# Leaving town on the 26th, need help getting rid of stuff



## Phil Edwards (Jan 22, 2004)

Hey folks,

Circumstances have finally come together enough for me to be able to solidify a moving date. I've got some furniture and a great washer/dryer set to sell and I really need help finding people to take it all. If you know of anyone who needs any of the following stuff please have them contact me.

1. Solid oak dining set w/4 chairs. $350 OBO

2. 6' tall solid oak wall unit PERFECT for a 20g high or 24" TV. $150 OBO 

3. 2008 GE front loading washer/dryer. $800 OBO (was originally $1600 for the pair)

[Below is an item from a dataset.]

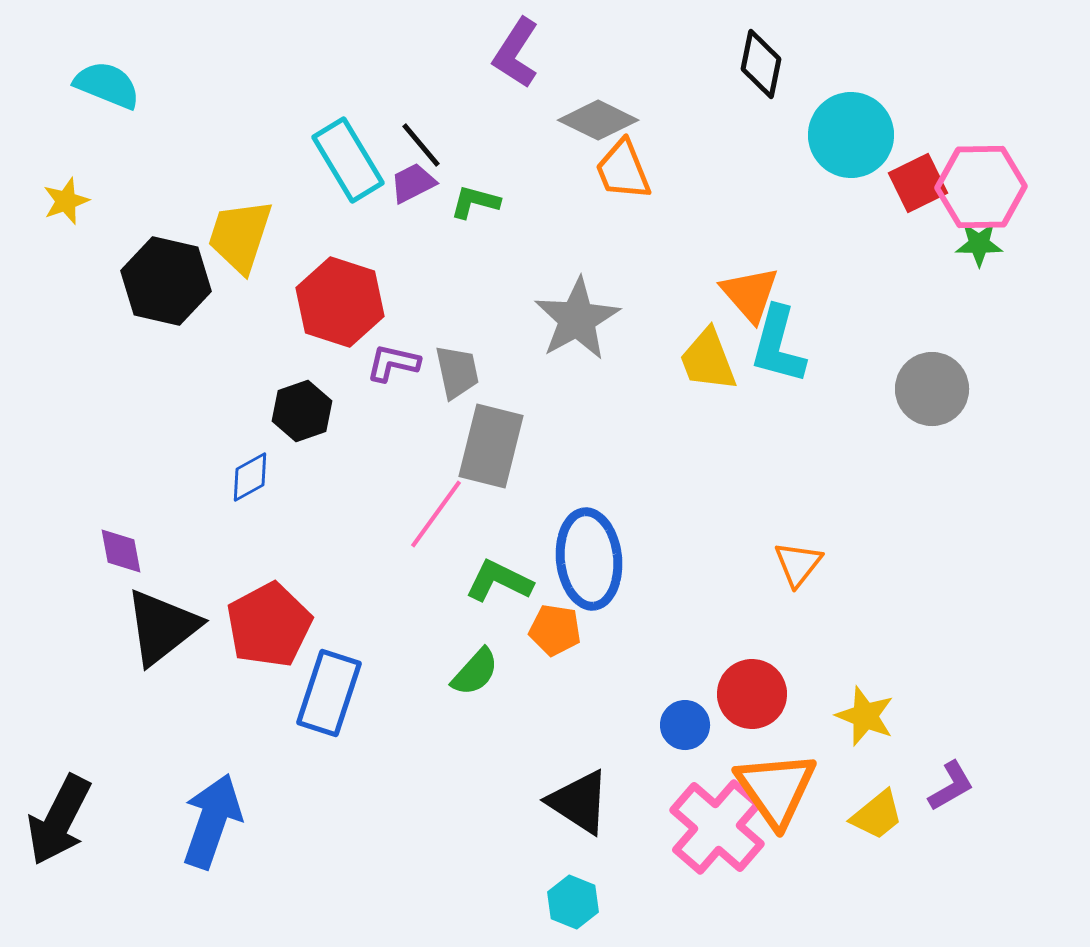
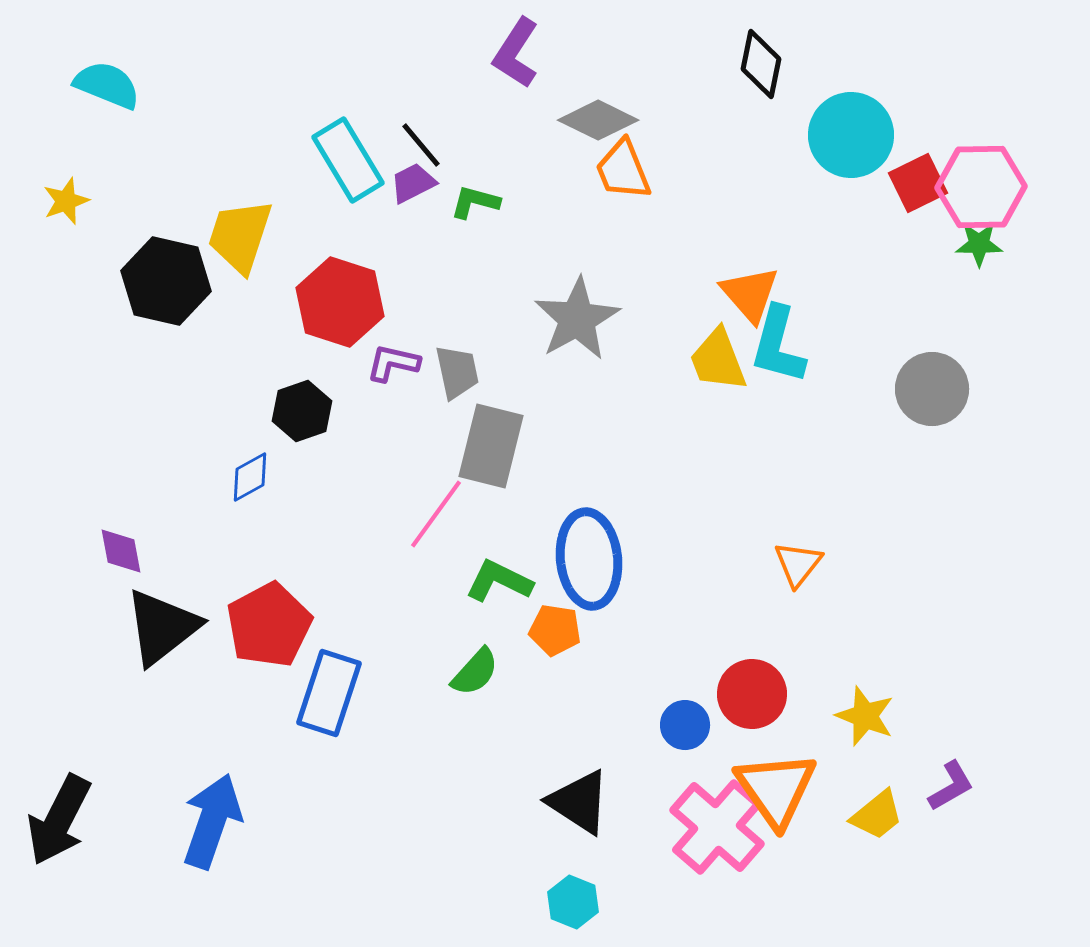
yellow trapezoid at (708, 360): moved 10 px right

4. Very rarely used Wii with Rock Band and Guitar Hero 3 with all the trimmings. $200 OBO


I've also got a bunch of misc. aquarium related stuff left that's free to whoever's willing to come buy and pick it ALL up. It's mostly small stuff but may include the 55w PC retrofit kits I've got if nobody buys them. 

Thanks for your help,
Phil


----------



## Tex Gal (Nov 1, 2007)

Phil, so glad you are getting things together and heading back "home". We will be sorry to see you go. We thought fondly of you at the DFWAPC meeting today. We will miss you!


----------